We are told our bodies are shameful.
We are told our desire is shameful.
And so, it would make sense that things that bring up those disgust, repulsion, discomfort, shame feelings might also bring up sexy feelings for us because for us, since our childhood, sex has been associated with shame.
And the more that you pair those things, the more they are going to fire together in both directions.
In addition, the thing about taboo fantasies and kinks is that they are like sex roller coasters.
When we go on a roller coaster, the reason a roller coaster is fun is because it feels like you could die but you are not going to.
It activates all of the parts of your brain and your body that responds to threat in a way that is safe for you to engage in.
Kinks and fantasies do the same thing in the realm of sexuality, sensuality, engaging with our bodies.
They take these things that are forbidden, scary, taboo, shameful, that bring up these strong reactions in us and give us a safe container in which to explore them and face them and dance with them and play with them.
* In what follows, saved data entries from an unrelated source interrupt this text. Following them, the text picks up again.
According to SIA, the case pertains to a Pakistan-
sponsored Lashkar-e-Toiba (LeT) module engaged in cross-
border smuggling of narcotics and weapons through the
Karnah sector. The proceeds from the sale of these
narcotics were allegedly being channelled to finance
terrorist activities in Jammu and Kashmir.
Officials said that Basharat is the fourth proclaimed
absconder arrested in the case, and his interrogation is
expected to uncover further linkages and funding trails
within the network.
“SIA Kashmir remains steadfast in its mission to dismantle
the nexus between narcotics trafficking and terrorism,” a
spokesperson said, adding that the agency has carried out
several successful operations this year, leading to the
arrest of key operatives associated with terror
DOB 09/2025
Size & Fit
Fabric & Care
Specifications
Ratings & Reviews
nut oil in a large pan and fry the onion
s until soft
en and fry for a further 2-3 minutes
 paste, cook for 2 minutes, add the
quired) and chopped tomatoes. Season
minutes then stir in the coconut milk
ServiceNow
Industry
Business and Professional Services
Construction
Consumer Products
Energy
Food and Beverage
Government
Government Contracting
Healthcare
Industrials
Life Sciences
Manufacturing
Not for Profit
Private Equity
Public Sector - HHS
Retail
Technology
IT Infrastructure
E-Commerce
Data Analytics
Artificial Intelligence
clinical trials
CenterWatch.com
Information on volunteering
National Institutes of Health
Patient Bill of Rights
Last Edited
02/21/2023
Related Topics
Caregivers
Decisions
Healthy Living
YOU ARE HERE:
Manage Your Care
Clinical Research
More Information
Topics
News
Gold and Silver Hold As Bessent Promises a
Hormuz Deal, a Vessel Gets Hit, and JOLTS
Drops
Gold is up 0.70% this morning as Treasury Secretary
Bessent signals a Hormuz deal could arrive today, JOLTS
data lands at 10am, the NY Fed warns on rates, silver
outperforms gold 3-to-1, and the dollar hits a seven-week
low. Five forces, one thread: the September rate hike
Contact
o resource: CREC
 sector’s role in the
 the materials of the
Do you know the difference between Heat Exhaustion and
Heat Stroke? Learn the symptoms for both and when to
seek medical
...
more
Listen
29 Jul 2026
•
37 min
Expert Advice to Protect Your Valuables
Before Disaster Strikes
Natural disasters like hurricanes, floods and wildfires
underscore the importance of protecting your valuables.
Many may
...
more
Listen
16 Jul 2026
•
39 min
As long as the way that you are interacting with these fantasies and kinks is not creating harm in the real world, there is nothing necessarily unhealthy about it.
If however, your relationship to those is starting to cause harm to yourself or other people or other living entities then that’s something worth looking into and getting support around.
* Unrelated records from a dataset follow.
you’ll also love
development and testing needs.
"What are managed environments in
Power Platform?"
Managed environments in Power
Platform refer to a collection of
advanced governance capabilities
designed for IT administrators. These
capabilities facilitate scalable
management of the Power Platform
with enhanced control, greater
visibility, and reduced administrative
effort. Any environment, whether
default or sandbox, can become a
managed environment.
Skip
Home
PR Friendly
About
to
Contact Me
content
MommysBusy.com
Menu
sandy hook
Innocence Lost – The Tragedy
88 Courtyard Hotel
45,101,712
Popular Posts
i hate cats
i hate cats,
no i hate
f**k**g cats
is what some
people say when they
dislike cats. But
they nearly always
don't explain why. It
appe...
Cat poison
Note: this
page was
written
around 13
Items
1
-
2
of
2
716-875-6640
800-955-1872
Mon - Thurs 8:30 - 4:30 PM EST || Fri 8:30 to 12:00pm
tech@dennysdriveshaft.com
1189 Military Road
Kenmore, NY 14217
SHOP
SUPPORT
And if you are noticing that there is a potentially relationship with your fantasies or kinks, I strongly recommend finding a sex positive therapist to work with around it.
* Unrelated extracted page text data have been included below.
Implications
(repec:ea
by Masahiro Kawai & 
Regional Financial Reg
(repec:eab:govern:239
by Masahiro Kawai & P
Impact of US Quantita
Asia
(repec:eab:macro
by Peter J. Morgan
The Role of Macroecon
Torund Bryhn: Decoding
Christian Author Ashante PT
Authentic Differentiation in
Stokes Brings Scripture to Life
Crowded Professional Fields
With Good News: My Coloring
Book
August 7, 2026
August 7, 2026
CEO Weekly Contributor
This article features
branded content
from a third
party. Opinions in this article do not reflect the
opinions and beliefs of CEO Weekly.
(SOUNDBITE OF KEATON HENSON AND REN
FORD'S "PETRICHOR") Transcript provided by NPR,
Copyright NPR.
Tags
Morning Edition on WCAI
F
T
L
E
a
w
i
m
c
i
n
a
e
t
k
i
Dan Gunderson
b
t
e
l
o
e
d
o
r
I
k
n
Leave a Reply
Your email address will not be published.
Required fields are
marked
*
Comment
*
The reason being, sometimes what is happening there is something that requires a therapy level of support and if you go to a regular mainstream therapist who is not sex positive, who does not have radical ethics, you can get yourself into a lot of trouble very quickly by talking about these taboo fantasies that you are engaging with.
So again, the health here is not necessarily about the content of the fantasy or kink.
There are very few fantasies or kinks that the content on their own is necessarily unhealthy for you to be into or engaging with.
The unhealthy part is how is translating to your life?
Is it that you engage in it so much that it’s making it hard for you to do other things?
That’s a problem.
Is it that engaging with it in a fantasy realm makes you want to do it in real life?
And that would harm people.
That’s a problem.
So just check in about what is the way this impacts the real world because in fantasy and kink land, it’s really hard for that to be a problem.
The stuff that happens in our brains – our brains are messy, chaotic places.
We love to think of them as these like beautiful, smooth, perfect machines, but they are not.
They are not at all.
They are fucking disasters and they are far more in common with the internet as that actually functions than they do the kind of thing we imagined.
The internet is basically a series of things held together by band-aids on band-aids on band-aids that are constantly being patched in an emergency way by people who didn’t build it and hate the way that it was built but cannot actually completely change it.
That is kind of how our brains are.
They are full of chaos and muck and mystery and they are garbage fires some of the time.
So just because something is half for you in your brain does not mean that you are a bad person or that it is unhealthy.
It means that brains are messy and weird and sometimes we are super into fantasies that we are super against in real life, and that is totally normal and OK.